David JohnsComment

Into the black

David JohnsComment
Into the black

I’m sitting on the bench by my front door, staring at my running shoes. It’s 5am. My wife and kids are asleep. My two dogs stare at me, moaning slightly, waiting for me to lace up and leash up. I don’t really want to run this morning.
There was a time when I used to feel frightened, scared almost, by the anticipation of a seriously hard workout. They seemed so intense they made me nervous. I don’t feel that way anymore. But I also used to train at 3:00 in the afternoon, and had all day to think about it. I don’t really care what it feels like anymore. I don’t care if it hurts. I sort of like the pain. I’m more scared of losing momentum.

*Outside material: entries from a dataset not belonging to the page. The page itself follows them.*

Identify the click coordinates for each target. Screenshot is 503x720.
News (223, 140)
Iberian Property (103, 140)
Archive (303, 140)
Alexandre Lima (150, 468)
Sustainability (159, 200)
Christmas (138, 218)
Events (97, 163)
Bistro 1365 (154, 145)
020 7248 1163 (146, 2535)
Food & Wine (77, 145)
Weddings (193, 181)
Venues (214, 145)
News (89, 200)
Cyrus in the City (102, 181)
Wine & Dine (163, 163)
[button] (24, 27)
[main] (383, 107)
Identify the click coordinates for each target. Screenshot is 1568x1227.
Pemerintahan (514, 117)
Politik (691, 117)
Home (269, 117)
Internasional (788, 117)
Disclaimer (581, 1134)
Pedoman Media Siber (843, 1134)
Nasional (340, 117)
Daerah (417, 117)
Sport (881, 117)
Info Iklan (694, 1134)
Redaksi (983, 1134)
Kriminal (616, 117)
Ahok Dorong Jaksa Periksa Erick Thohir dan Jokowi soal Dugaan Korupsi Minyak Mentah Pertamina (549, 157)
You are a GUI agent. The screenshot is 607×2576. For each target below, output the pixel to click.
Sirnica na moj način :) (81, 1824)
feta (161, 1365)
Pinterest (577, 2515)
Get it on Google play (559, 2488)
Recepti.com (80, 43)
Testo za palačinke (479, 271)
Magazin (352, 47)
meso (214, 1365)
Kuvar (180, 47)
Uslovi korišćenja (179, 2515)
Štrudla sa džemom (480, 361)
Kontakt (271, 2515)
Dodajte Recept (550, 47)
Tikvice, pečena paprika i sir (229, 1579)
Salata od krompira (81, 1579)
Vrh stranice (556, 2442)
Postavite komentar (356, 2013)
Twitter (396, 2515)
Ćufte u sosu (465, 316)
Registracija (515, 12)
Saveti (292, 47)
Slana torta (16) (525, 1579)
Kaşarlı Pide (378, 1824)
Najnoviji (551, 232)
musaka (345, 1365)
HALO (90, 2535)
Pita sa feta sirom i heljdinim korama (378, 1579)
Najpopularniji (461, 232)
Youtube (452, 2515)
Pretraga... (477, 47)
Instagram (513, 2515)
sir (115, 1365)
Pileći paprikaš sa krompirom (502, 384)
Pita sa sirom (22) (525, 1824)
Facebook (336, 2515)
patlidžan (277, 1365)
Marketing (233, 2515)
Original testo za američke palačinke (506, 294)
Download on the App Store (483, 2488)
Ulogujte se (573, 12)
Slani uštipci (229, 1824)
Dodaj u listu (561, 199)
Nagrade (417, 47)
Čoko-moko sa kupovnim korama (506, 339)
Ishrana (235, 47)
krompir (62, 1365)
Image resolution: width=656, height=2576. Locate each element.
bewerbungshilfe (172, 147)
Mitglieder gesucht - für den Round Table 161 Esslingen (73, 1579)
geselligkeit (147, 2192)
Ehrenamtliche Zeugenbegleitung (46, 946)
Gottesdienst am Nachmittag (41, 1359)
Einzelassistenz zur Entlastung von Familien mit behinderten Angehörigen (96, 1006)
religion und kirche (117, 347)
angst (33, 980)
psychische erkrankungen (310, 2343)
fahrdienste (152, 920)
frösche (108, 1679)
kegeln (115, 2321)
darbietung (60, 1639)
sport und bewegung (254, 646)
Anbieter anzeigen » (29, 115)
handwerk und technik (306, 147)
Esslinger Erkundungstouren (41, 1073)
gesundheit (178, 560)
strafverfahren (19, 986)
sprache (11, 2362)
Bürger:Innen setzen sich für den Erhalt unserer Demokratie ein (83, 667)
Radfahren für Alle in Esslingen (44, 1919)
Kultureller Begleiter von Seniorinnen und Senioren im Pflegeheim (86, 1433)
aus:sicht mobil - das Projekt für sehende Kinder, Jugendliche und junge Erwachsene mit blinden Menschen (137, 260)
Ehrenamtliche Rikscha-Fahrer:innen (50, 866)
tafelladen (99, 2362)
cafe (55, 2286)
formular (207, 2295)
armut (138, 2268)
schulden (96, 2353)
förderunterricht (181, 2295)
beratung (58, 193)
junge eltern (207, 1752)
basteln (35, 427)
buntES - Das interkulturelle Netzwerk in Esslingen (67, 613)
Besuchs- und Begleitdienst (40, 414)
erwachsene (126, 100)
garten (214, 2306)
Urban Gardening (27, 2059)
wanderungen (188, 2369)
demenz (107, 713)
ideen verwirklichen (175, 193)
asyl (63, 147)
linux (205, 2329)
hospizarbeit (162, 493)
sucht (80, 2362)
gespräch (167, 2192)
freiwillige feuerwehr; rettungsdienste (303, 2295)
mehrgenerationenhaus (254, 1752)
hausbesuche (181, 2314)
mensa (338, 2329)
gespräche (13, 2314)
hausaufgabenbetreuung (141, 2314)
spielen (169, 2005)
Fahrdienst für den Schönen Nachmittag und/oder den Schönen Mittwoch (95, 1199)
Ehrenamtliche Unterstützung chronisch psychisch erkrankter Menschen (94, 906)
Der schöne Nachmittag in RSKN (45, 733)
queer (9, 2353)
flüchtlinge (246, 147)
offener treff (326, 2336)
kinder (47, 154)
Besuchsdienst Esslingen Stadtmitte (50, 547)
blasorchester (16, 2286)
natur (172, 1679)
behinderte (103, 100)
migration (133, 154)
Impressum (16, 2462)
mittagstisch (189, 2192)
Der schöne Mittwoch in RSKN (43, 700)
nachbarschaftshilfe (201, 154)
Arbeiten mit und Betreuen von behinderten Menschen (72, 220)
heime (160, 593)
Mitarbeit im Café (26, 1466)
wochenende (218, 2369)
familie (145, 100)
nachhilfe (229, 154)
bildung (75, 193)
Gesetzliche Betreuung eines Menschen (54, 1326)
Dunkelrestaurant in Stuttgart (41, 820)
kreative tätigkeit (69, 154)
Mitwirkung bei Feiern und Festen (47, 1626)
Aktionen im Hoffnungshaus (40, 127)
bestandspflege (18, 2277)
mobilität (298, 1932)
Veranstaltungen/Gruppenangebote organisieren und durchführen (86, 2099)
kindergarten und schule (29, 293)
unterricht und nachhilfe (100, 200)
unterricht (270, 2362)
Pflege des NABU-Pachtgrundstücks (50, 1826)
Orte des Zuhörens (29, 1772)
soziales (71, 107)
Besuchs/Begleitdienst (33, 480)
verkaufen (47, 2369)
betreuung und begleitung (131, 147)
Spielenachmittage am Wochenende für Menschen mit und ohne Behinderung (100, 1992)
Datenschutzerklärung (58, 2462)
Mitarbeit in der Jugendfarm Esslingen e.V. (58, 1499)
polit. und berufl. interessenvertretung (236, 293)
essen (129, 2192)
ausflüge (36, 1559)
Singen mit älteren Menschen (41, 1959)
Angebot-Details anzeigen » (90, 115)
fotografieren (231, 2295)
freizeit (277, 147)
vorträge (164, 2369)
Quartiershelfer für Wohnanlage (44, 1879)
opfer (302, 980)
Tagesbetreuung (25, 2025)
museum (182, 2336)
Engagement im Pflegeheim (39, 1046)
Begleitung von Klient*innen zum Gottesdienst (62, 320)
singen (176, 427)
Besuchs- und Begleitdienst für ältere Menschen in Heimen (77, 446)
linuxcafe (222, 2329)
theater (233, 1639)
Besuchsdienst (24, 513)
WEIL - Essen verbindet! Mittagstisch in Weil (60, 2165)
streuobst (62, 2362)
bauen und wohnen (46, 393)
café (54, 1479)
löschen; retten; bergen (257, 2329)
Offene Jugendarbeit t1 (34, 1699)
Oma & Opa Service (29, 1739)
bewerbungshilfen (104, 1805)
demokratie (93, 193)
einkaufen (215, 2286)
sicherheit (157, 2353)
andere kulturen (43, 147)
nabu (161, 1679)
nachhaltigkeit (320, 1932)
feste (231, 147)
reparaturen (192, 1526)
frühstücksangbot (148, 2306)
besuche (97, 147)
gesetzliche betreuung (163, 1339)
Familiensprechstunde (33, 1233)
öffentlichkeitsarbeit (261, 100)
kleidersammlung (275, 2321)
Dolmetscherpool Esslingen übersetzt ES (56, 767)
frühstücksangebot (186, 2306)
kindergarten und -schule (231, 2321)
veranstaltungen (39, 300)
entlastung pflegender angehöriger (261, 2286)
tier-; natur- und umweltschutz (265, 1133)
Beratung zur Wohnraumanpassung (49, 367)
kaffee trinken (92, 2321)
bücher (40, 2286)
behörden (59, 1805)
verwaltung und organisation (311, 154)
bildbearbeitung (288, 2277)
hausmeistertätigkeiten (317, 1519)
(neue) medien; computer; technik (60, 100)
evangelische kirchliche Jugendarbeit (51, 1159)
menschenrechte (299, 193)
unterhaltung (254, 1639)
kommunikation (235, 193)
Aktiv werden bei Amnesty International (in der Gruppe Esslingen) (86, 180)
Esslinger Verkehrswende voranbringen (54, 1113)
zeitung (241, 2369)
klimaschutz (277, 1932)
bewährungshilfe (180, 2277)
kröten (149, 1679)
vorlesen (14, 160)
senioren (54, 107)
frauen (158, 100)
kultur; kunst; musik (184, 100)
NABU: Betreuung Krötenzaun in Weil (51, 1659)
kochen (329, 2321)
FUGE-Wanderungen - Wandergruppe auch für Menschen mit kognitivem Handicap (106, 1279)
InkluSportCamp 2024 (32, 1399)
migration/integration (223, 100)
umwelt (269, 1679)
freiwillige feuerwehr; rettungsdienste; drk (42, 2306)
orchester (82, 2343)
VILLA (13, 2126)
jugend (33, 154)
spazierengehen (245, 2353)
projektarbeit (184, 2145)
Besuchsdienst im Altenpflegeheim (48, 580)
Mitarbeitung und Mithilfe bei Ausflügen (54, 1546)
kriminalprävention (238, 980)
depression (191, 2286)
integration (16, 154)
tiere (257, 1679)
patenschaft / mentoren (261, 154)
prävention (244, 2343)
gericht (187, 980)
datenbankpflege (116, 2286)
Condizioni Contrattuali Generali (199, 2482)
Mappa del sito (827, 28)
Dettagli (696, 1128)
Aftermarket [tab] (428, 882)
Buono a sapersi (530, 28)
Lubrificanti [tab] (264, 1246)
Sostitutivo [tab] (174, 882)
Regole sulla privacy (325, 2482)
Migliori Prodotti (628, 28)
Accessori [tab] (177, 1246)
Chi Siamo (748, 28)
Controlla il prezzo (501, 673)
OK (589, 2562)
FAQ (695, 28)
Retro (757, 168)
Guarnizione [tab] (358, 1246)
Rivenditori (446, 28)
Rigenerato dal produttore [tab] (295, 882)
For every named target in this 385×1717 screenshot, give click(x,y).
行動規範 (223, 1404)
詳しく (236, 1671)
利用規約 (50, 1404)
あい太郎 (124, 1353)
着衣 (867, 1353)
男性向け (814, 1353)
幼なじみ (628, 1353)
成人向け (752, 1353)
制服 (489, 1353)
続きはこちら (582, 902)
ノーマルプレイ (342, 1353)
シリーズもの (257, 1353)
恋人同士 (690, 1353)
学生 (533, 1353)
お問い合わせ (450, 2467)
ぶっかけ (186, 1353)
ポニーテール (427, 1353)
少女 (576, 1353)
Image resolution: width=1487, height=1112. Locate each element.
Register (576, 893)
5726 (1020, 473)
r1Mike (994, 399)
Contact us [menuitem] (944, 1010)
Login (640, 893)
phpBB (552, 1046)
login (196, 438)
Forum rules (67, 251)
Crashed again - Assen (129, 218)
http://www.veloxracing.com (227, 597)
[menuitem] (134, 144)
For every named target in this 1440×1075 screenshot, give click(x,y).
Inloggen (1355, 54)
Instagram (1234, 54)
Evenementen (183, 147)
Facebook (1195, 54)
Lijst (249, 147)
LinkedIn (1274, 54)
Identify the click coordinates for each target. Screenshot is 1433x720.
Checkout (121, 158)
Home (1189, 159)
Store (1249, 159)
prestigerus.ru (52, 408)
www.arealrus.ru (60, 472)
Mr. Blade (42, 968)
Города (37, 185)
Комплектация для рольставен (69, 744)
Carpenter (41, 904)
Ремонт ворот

I’m scared of getting soft, of letting life’s shadows slowly creep in and alter my outlook, that maybe the hard life just won’t be important anymore.
That kind of tough living is difficult to squeeze in these days. I’ve got to make it happen when everyone is asleep. I imagine that’s about all the extra time you have too. It doesn’t get easier with time, does it? I’ve realized that years build upon each other though, and that if you keep the lessons of earlier years close, you’ll find something in them you couldn’t while you went through them.
When a wildfire burns, the charred landscape left behind is known as “The Black”. It’s an austere, uncomfortable place. Dead, in stark contrast to the green world around it. To a wildland firefighter, if things go wrong, its the one place of sure safety. What’s burned cannot re-burn. It’s a place to survive, but it looks and feels like Hades.
A metaphorical fire is burning, in your life and in mine, and if I stay here on this bench I’ll get caught out in front of it sooner or later. Its a fire that’s inside me now, and I have to fight it, harder than before. It’s warm and beautiful and full of lies and wants me to crawl back in bed, hoping that I’ll give in so it can slowly consume me, ember by ember, until each last bit of my soul is turned to smoke and ash. Until each last bit of who I’m supposed to be is gone. Each morning is a battle.
I resist the lull of my tired body and lace up my shoes, leash up the dogs, turn off the hall light, and open the front door. There’s a slight breeze. I stand in the doorway, hesitating, and then I slowly step into the lonely black morning. And then I run through it. Safe, for today.